Incident Response, Network Security, TDR

Cyber Storm II exercise shows improvement in preparedness

The Department of Homeland Security's second massive cybersecurity exercise has revealed improved preparedness across IT infrastructures and government agencies, compared to the first “Cyber Storm” in 2006, according to the acting director of DHS's National Cybersecurity Division.

More than 100 U.S. and overseas companies and 18 federal departments and agencies participated in the week-long Cyber Storm II exercise, which concluded last Friday. Ten information-sharing and analysis centers across critical IT infrastructures also were deployed.

In this year's exercise, 100 “controllers” – cybersecurity experts from law enforcement and intelligence agencies – staged a simulated disruption of computer networks governing chemical and transportation infrastructure, including rail service and pipelines.

Working from the U.S. Secret Service headquarters, the controllers managed and “injected” the attack scenario – including a mock telecom and internet disruption, coupled with “cyberattacks” on critical control systems – into participants' networks and monitored their efforts to coordinate a response.

Cheri McGuire, the acting director of DHS's National Cybersecurity Division, who organized the exercise, told SCMagazineUS.com it was designed to be as realistic as possible.

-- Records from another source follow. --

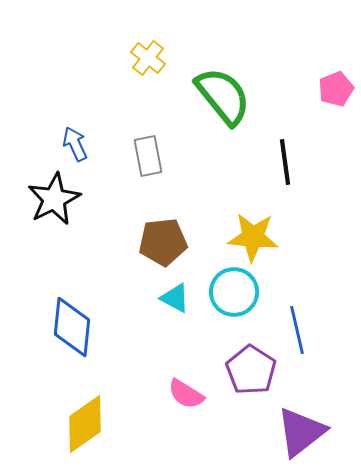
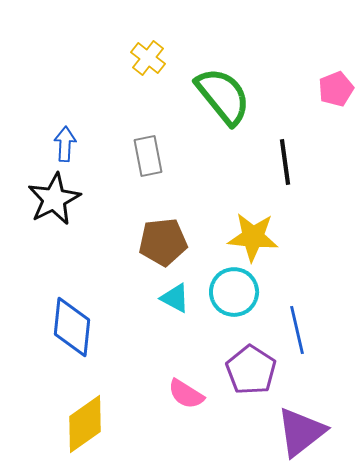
blue arrow: moved 10 px left; rotated 28 degrees clockwise
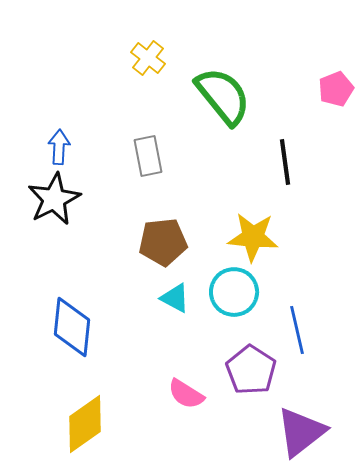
blue arrow: moved 6 px left, 3 px down
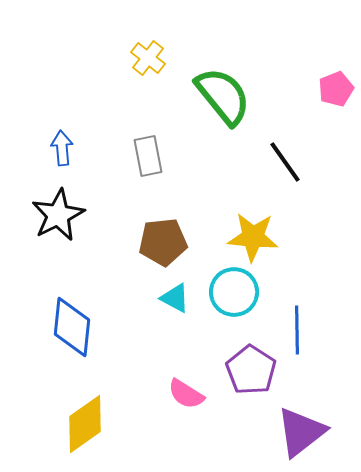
blue arrow: moved 3 px right, 1 px down; rotated 8 degrees counterclockwise
black line: rotated 27 degrees counterclockwise
black star: moved 4 px right, 16 px down
blue line: rotated 12 degrees clockwise
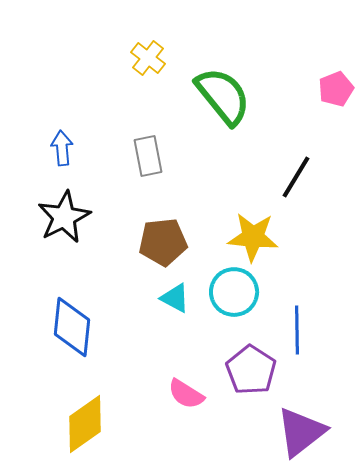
black line: moved 11 px right, 15 px down; rotated 66 degrees clockwise
black star: moved 6 px right, 2 px down
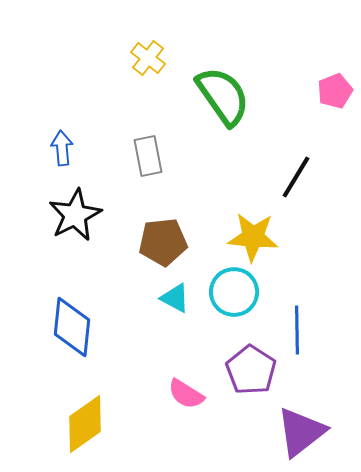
pink pentagon: moved 1 px left, 2 px down
green semicircle: rotated 4 degrees clockwise
black star: moved 11 px right, 2 px up
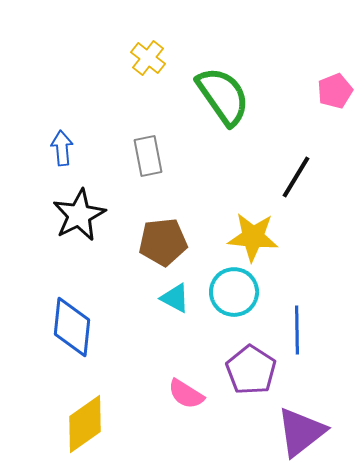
black star: moved 4 px right
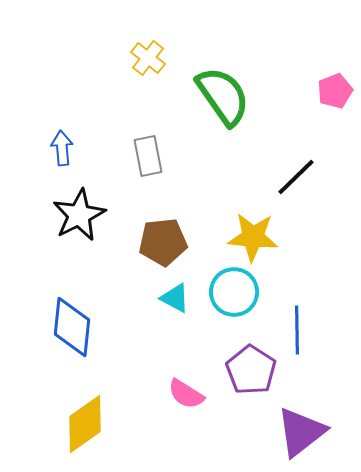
black line: rotated 15 degrees clockwise
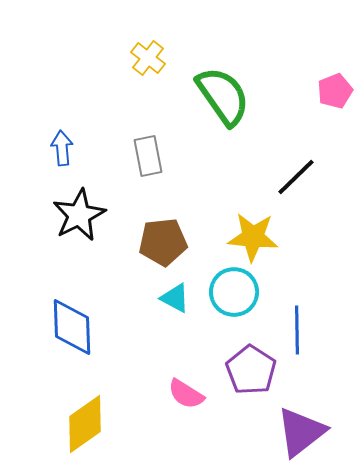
blue diamond: rotated 8 degrees counterclockwise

“It was a continuous exercise, and each scenario builds on itself and becomes more intense. We reward our participants with more and more difficult types of attacks,” she said. “We were looking at individual responses and watching closely to see how everyone worked together in a coordinated response.”

According to McGuire, “our overall preparedness has gotten better and more mature [since the 2006 exercise] across infrastructures, federal agencies and the private sector, in our ability to coordinate and to know who to call and when to call them."

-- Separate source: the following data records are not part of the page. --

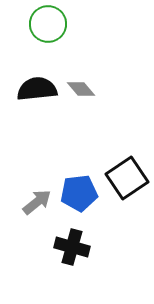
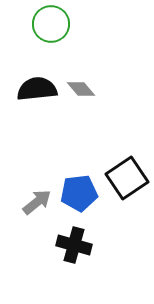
green circle: moved 3 px right
black cross: moved 2 px right, 2 px up
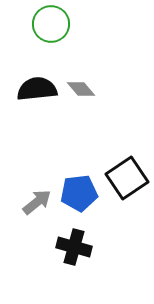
black cross: moved 2 px down
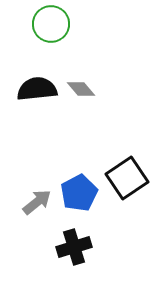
blue pentagon: rotated 21 degrees counterclockwise
black cross: rotated 32 degrees counterclockwise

McGuire declined to specify any significant deficiencies uncovered by this year's exercise, which will now be subjected to a three-month “action review” in which participants will convene in teleconferences and share lessons learned from Cyber Storm II.

However, she did admit she was surprised by the heavy reliance of Cyber Storm II participants on the fake online media outlets that were created to lend a bit more realism to the exercise.

"We had more than 500,000 hits over our player sets on one simulated media site,” she told SCMagazineUS.com. “This indicates the importance of the media's role in informing stakeholders and the general public during this type of crisis.”